Adam Price, who took over the helm of the Welsh Nationalists ten days ago, said Brexit had laid bare the failures of the British establishment and political system in “excruciating detail”.

Giving the fraternal address in Glasgow, he told delegates: “The old Britain is dying. Let it die.

“Our project is not to break up but to remake this island as a home for three free nations, not the palace and the property of one.”

Mr Price said Plaid would work with the SNP at Westminster to help deliver a People’s Vote on Brexit, which he said was highly likely as no Brexit plan had a Commons majority.

Plaid has four MPs to add to the 35 Nicola Sturgeon put behind a People’s Vote on Sunday.

Speaking to the Herald later, Mr Price said: “As Westminster descends sadly into daily chaos the role of Plaid and the SNP working together is going to be increasingly critical.

“The UK government’s failure to deliver a practical way forward means a People’s Vote is increasingly likely, and the only means of unlocking the logjam.

“I can’t at this point in time see any other way forward.”

He said Brexiters now faced a taste of their own medicine as public distrust in politics - “the emotional bedrock of much of the Brexit vote”  - attached itself to them.

“That sense that the British political ruling class can be classed as liars and charlatans, that remains the case for many people, but now it’s the Brexitees who are in the dock.

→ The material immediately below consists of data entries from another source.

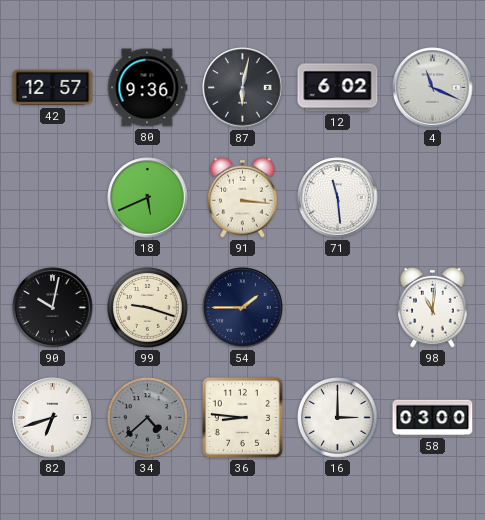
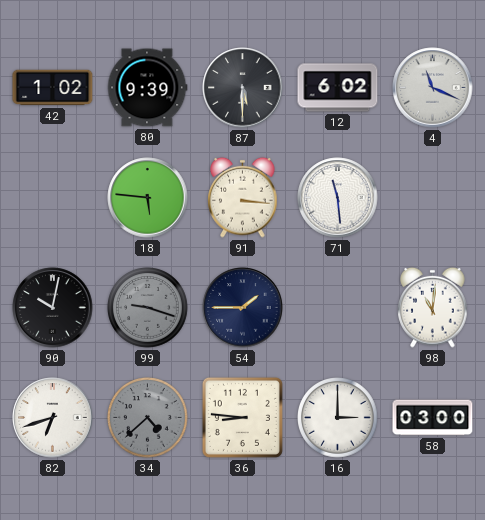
42: 12:57 -> 1:02
80: 9:36 -> 9:39
87: 6:02 -> 5:30
18: 5:41 -> 5:46
99 dial: cream -> grey
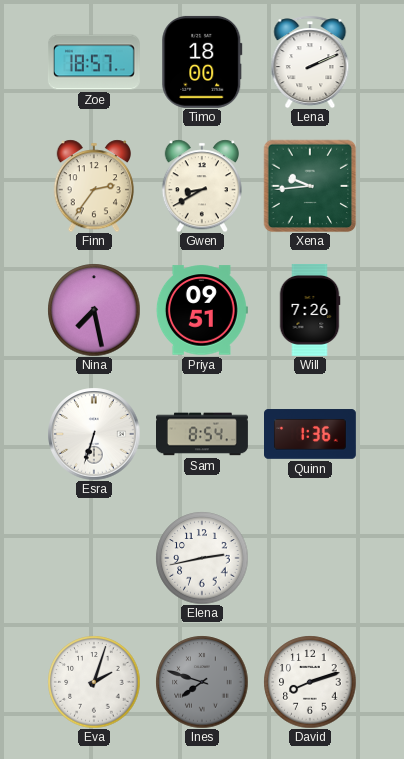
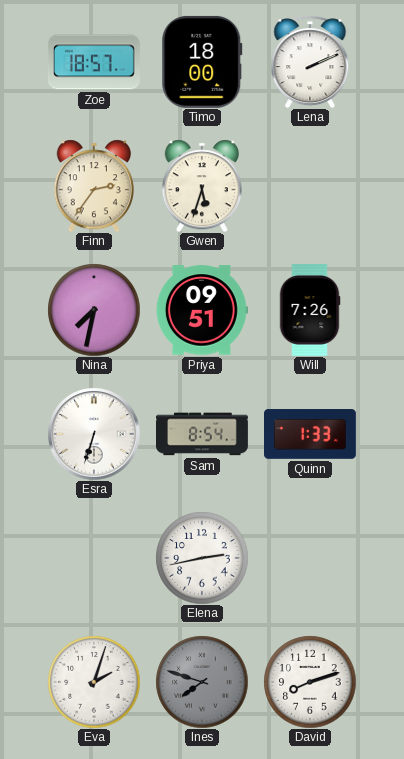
Gwen: 8:40 -> 5:33
Xena: 9:44 -> none
Nina: 7:28 -> 7:32
Quinn: 1:36 -> 1:33
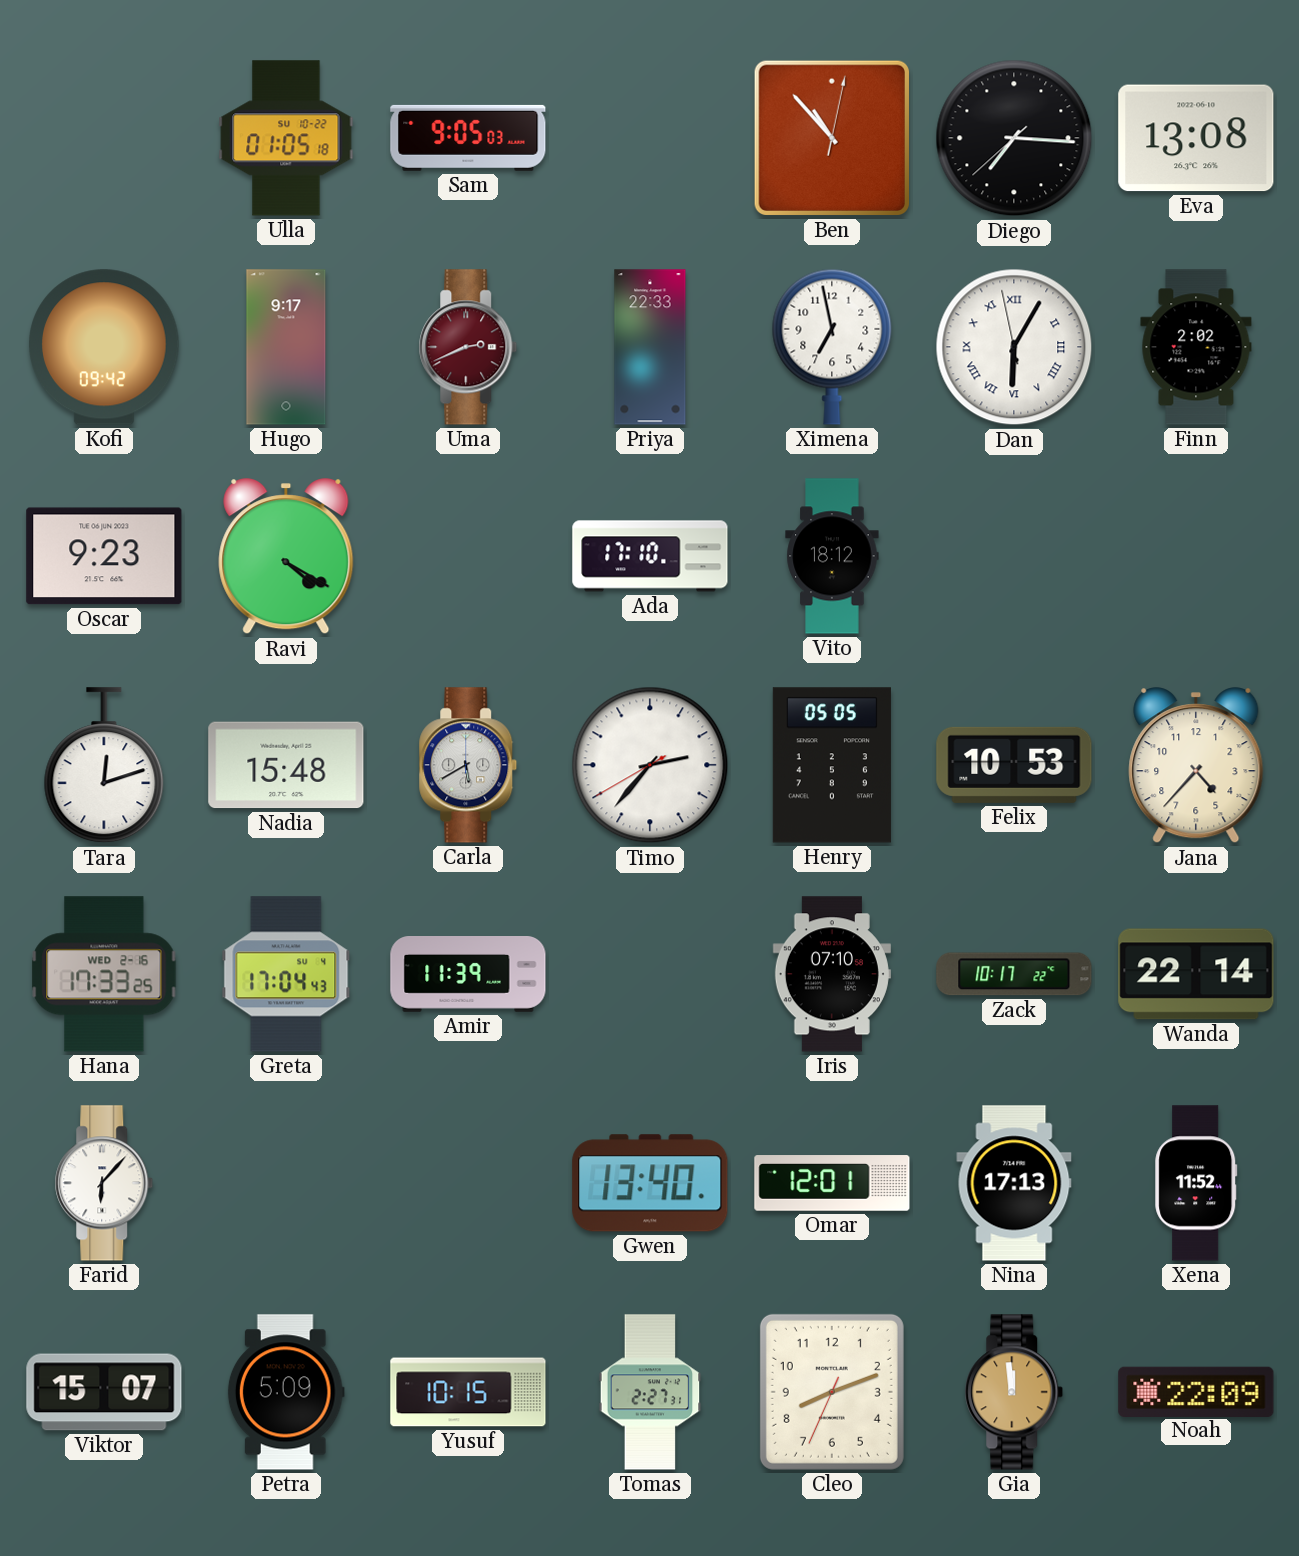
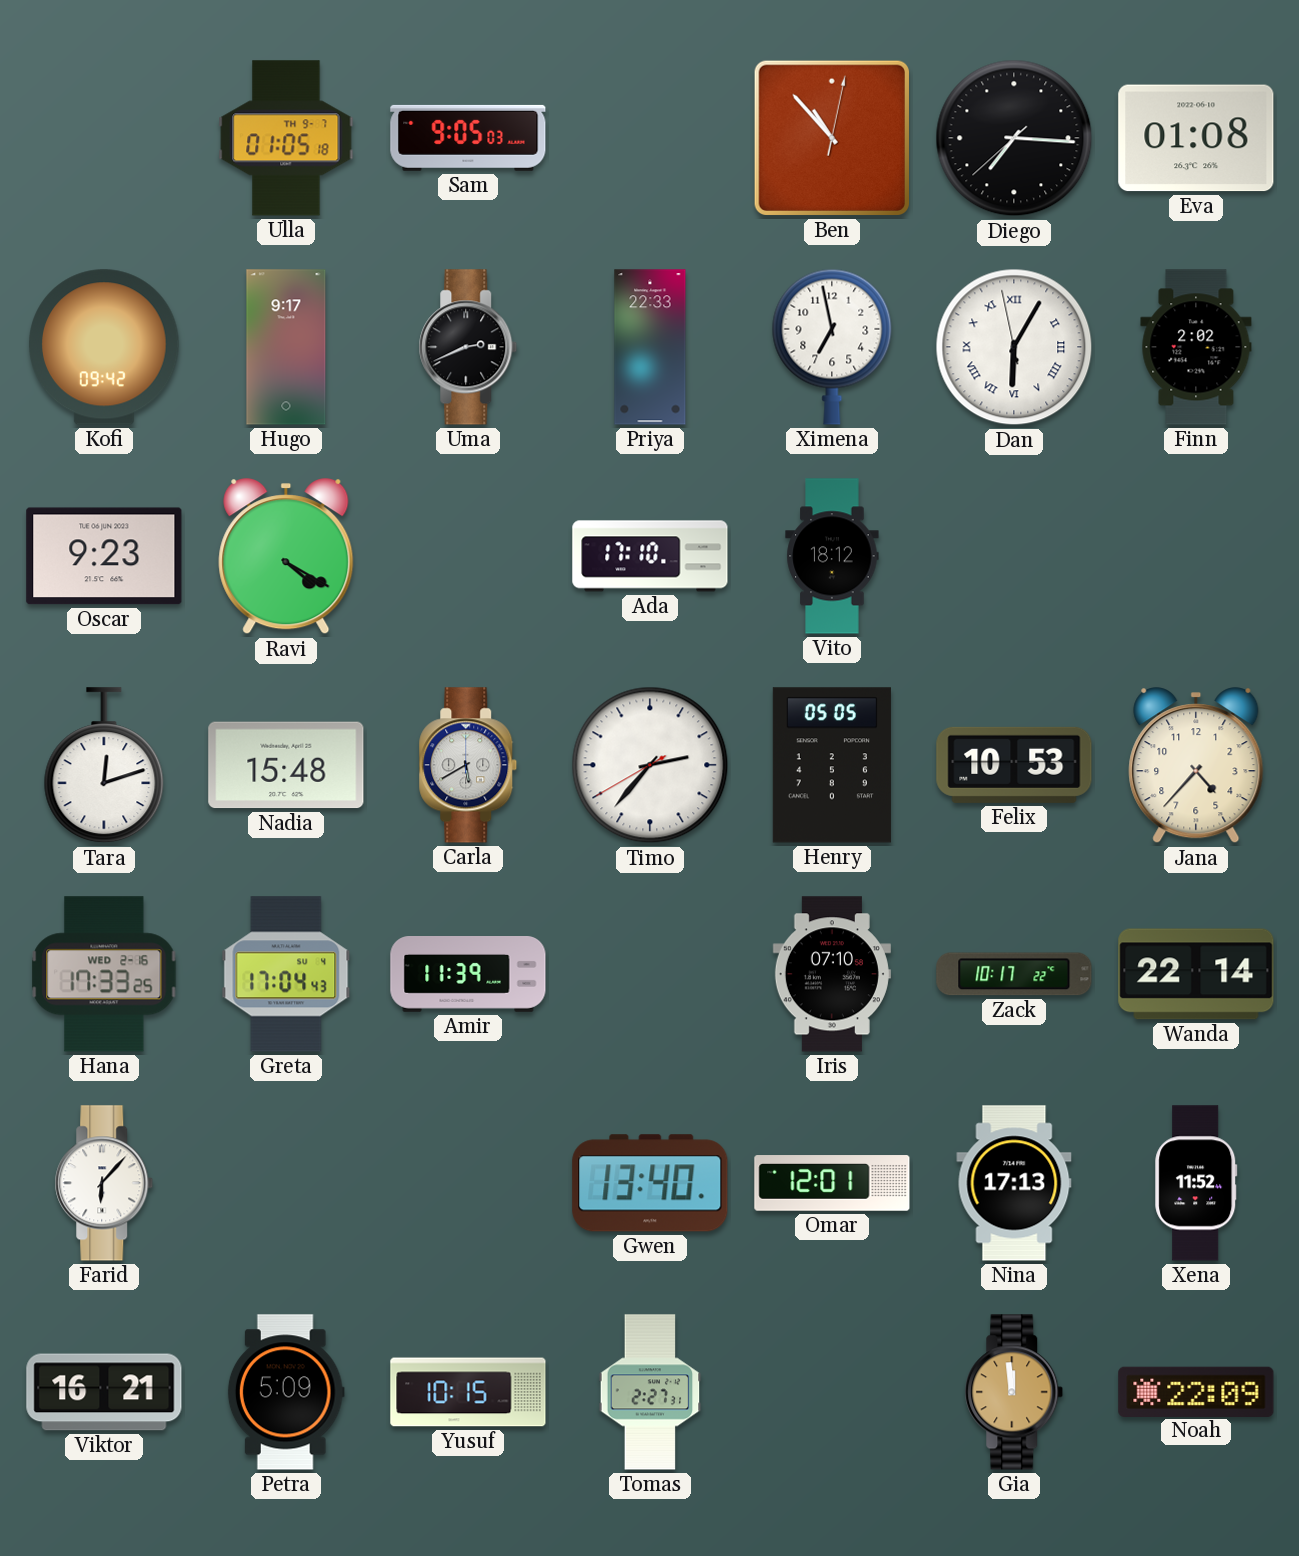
Ulla date: SU 10-22 -> TH 9-7
Eva: 13:08 -> 01:08
Uma dial: burgundy -> black
Viktor: 15:07 -> 16:21
Cleo: 8:11 -> none
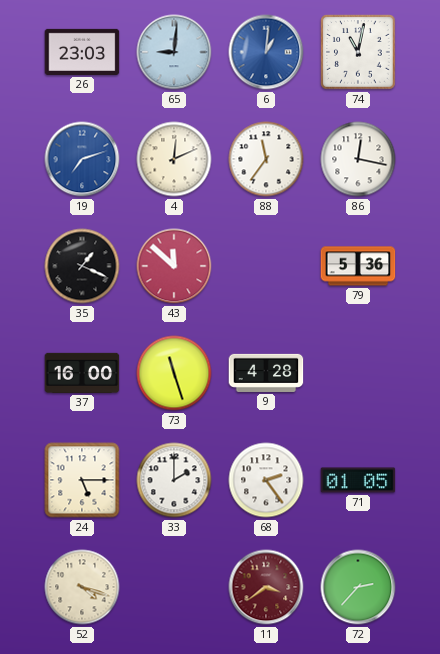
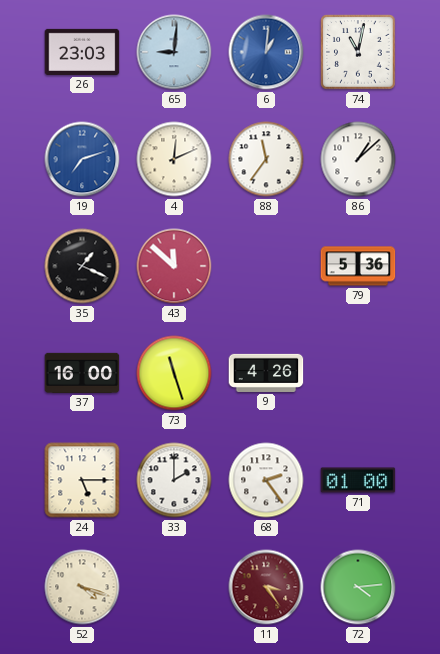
86: 12:17 -> 1:08
9: 4:28 -> 4:26
71: 01:05 -> 01:00
11: 3:39 -> 3:24
72: 2:37 -> 4:14
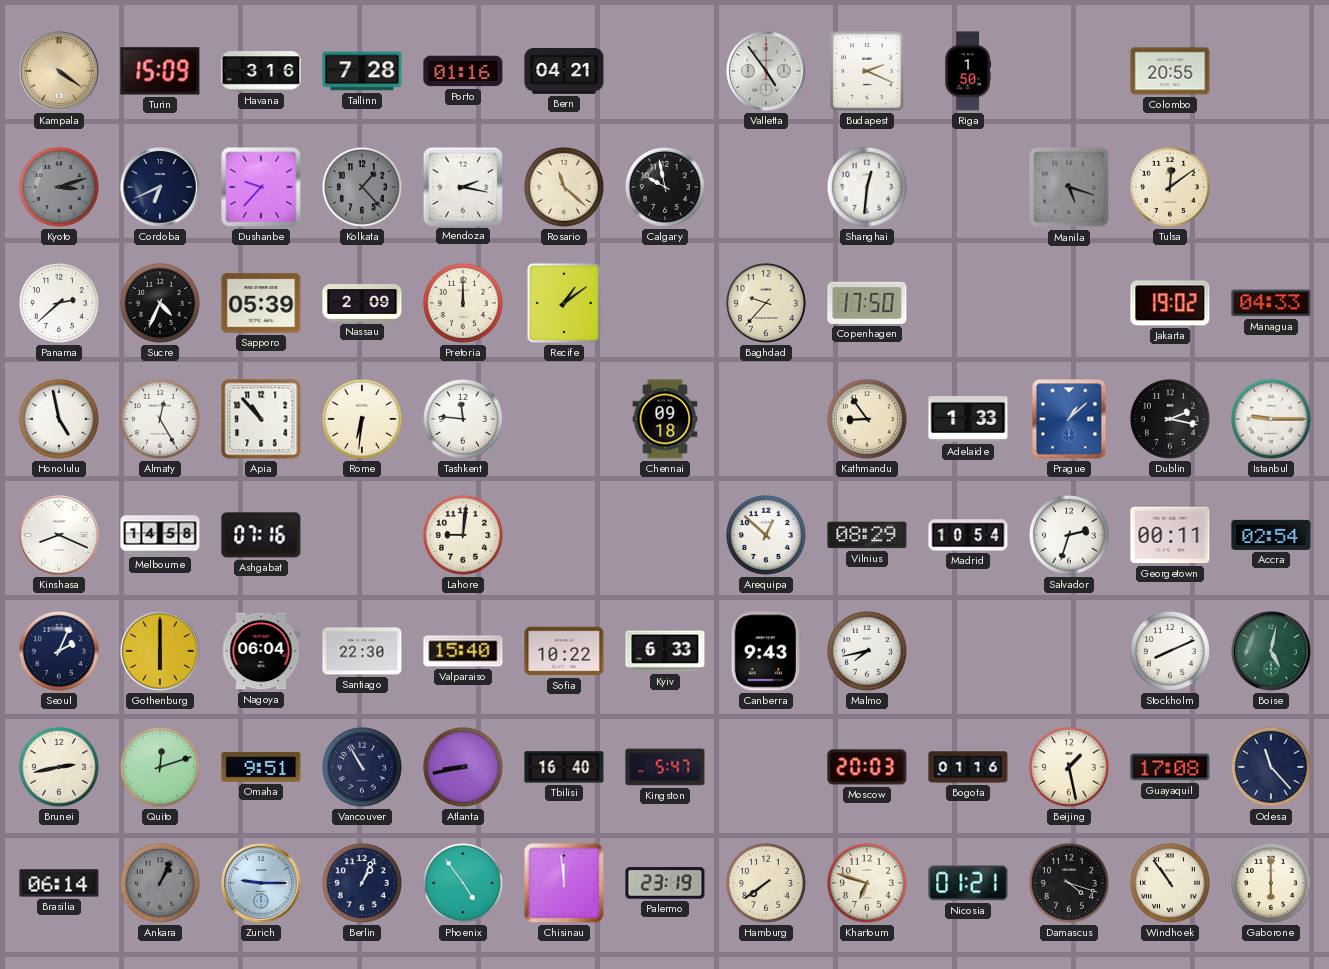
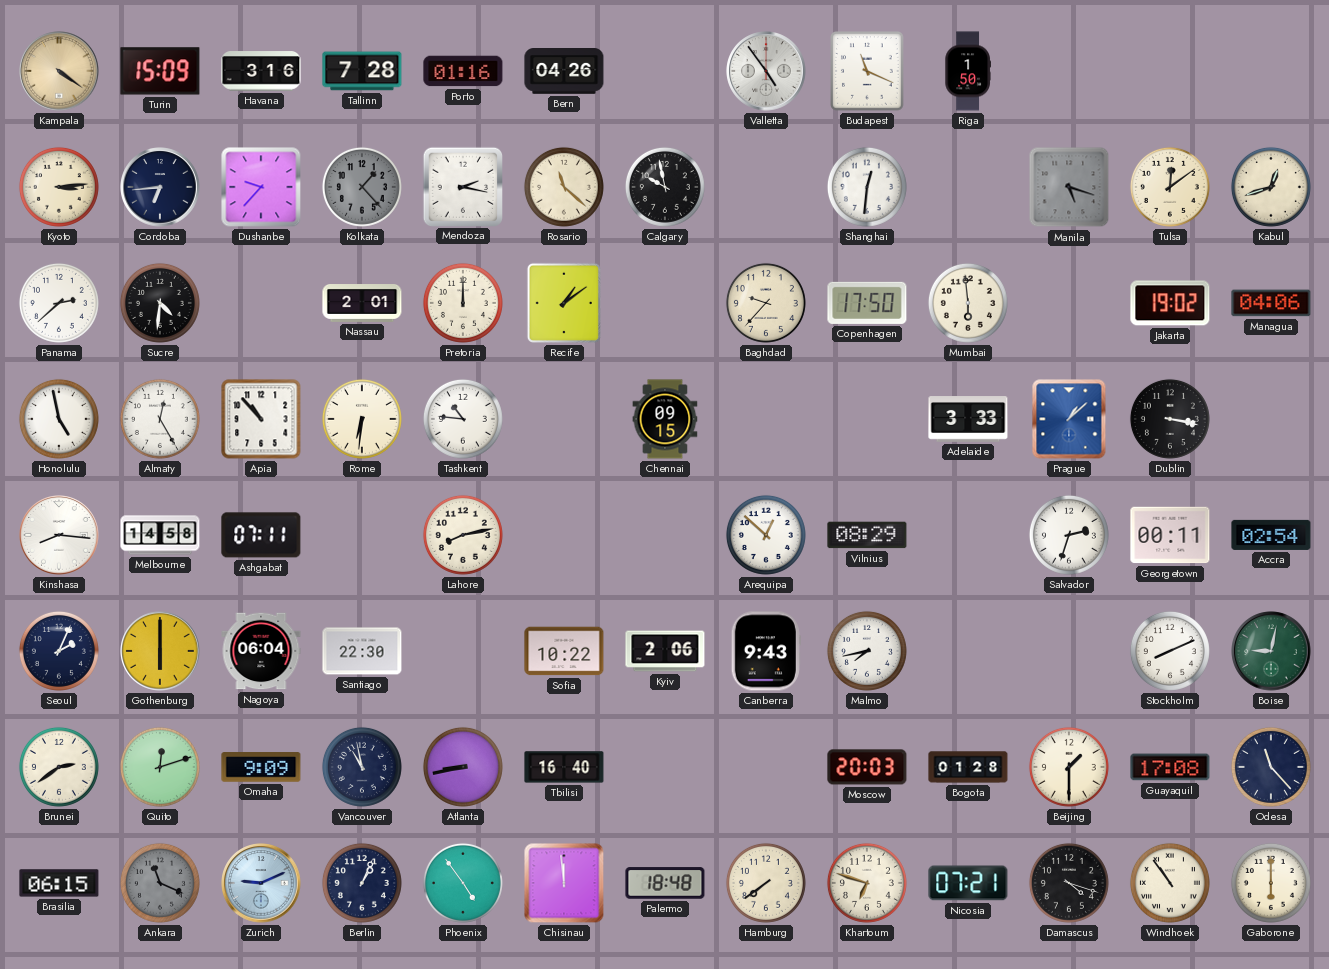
Bern: 04:21 -> 04:26
Budapest: 2:19 -> 11:19
Colombo: 20:55 -> none
Kyoto: 3:12 -> 3:14
Kyoto dial: grey -> cream
Cordoba: 6:41 -> 6:44
Kabul: none -> 12:42
Sucre: 4:34 -> 4:31
Sapporo: 05:39 -> none
Nassau: 2:09 -> 2:01
Mumbai: none -> 5:59
Managua: 04:33 -> 04:06
Tashkent: 11:46 -> 10:46
Chennai: 09:18 -> 09:15
Kathmandu: 8:54 -> none
Adelaide: 1:33 -> 3:33
Dublin: 2:17 -> 3:17
Istanbul: 9:15 -> none
Kinshasa: 8:19 -> 8:16
Ashgabat: 07:16 -> 07:11
Lahore: 9:01 -> 8:13
Madrid: 10:54 -> none
Valparaiso: 15:40 -> none
Kyiv: 6:33 -> 2:06
Boise: 5:02 -> 9:02
Brunei: 2:43 -> 2:39
Omaha: 9:51 -> 9:09
Vancouver: 10:55 -> 10:58
Kingston: 5:47 -> none
Bogota: 01:16 -> 01:28
Beijing: 1:28 -> 1:30
Brasilia: 06:14 -> 06:15
Ankara: 1:04 -> 11:19
Zurich: 9:15 -> 9:11
Palermo: 23:19 -> 18:48
Nicosia: 01:21 -> 07:21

“At some level what has been exposed is that politics has collapsed into an absurd parlour game which has real consequences in people’s lives and that’s filtered down.”

He said Remain was too “technocratic” in 2016, but now the passion was on the part of the Remainers, as people felt they had been deceived by people playing political games.

“I think at the very least it would be a toss-up. Anything could happen, and quite conceivably the public reversing their position, as they are entitled to do. That’s the nature of a democracy, that’s the beauty of it. The people reserve the right to change their minds.”